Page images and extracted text
★ ★ ★ ★ ★ ★ ★
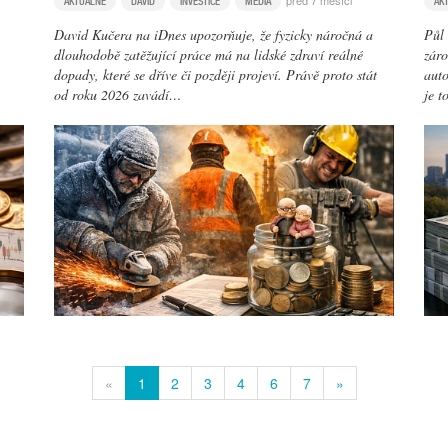
před 7 měsíci
AKTUÁLNĚ
DAVID
INVESTICE
MÉDIA
AK
David Kučera na iDnes upozorňuje, že fyzicky náročná a
Půl 
dlouhodobě zatěžující práce má na lidské zdraví reálné
záro
dopady, které se dříve či později projeví. Právě proto stát
auto
od roku 2026 zavádí…
je t
«
1
2
3
4
6
7
»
★ ★ ★ ★ ★ ★ ★
Write out the records above exactly as they stand, leaving out every picture.

před 7 měsíci
AKTUÁLNĚ
DAVID
INVESTICE
MÉDIA
AK
David Kučera na iDnes upozorňuje, že fyzicky náročná a
Půl 
dlouhodobě zatěžující práce má na lidské zdraví reálné
záro
dopady, které se dříve či později projeví. Právě proto stát
auto
od roku 2026 zavádí…
je t
«
1
2
3
4
6
7
»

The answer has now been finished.